While I’m not sure how Dominos and Pizza Hut are going to fight it out for the “I want a pizza” utterance I’m hard pressed to see how this helps the independent developer. Just as the Apple App Store fills in gaps in the native capabilities of the phone, skills do things that Alexa can’t do by itself. As Alexa gains the ability to do more things that almost certainly reduces the room for other skills. We must convince Alexa to pick our skill when a user says something that our skill could handle. I know there are lots of places other than my skill where one could find soccer scores. On the other hand, my skill does offer several custom metrics and graphs that really aren’t available elsewhere. The trick, as always, is discovery. If a developer created a skill that searched local pizza shop prices to find the best deal, would Alexa ever select that skill? That’s hard to say. I think small developers are going to have to learn new tricks to survive.
Top comments (2)
Nice article, Brian.
For me, Alexa is useless, as for some reason, I find it stupid to talk to a device in English, not my mother tongue.

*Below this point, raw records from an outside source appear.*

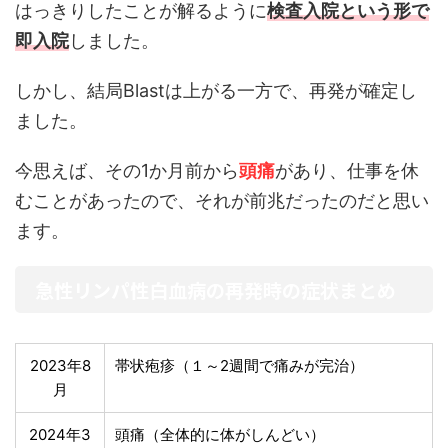
はっきりしたことが解るように
検査入院という形で
即入院
しました。
しかし、結局Blastは上がる一方で、再発が確定し
ました。
今思えば、その1か月前から
頭痛
があり、仕事を休
むことがあったので、それが前兆だったのだと思い
ます。
急性リンパ性白血病の再発時の症状まとめ
2023年8
帯状疱疹（１～2週間で痛みが完治）
月
2024年3
頭痛（全体的に体がしんどい）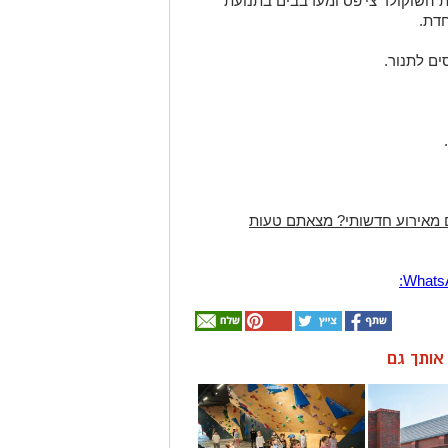
 השוקולד צי'פס ומערבבים בתנועת
דת.
ים לתנור.
 מאירוע חדשותי? מצאתם טעות
ן אותך גם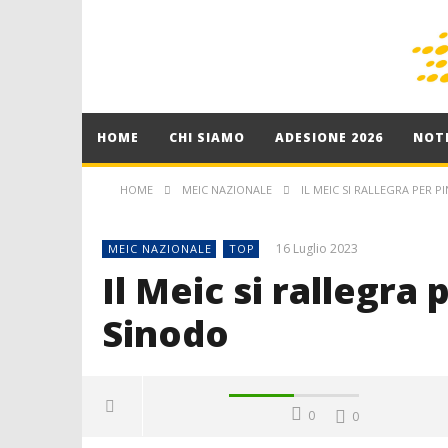
HOME
CHI SIAMO
ADESIONE 2026
NOTI
HOME
MEIC NAZIONALE
IL MEIC SI RALLEGRA PER P
16 Luglio 2023
MEIC NAZIONALE
TOP
Il Meic si rallegra
Sinodo
0
0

Also, if it has problems understanding a native speaker (On vs. Off) it would probably be terrible at recognizing my thick accent.
For years, Google has supported Polish. Recently, ChatGPT showed the World that languages are not the problem anymore.
I would expect AWS to add support for many more languages, then we can talk. Until that moment comes, my Echo Dot will remain unpacked in the closet.
Better to have Amazon process our queries using LLM than to have a rigid query model defined by the "skill" developer.. It is much to easier to just ask Alexa to order a pizza than enable the Dominoes skill and having to make sure to use the correct 'intent' keywords.
I find Alexa skills dull and even though I have myself created a few Alexa skills just for trying out my dev skills and to score some free t-shirts, I myself never used them. So glad to hear that Alexa skills are evolving. Thanks for sharing!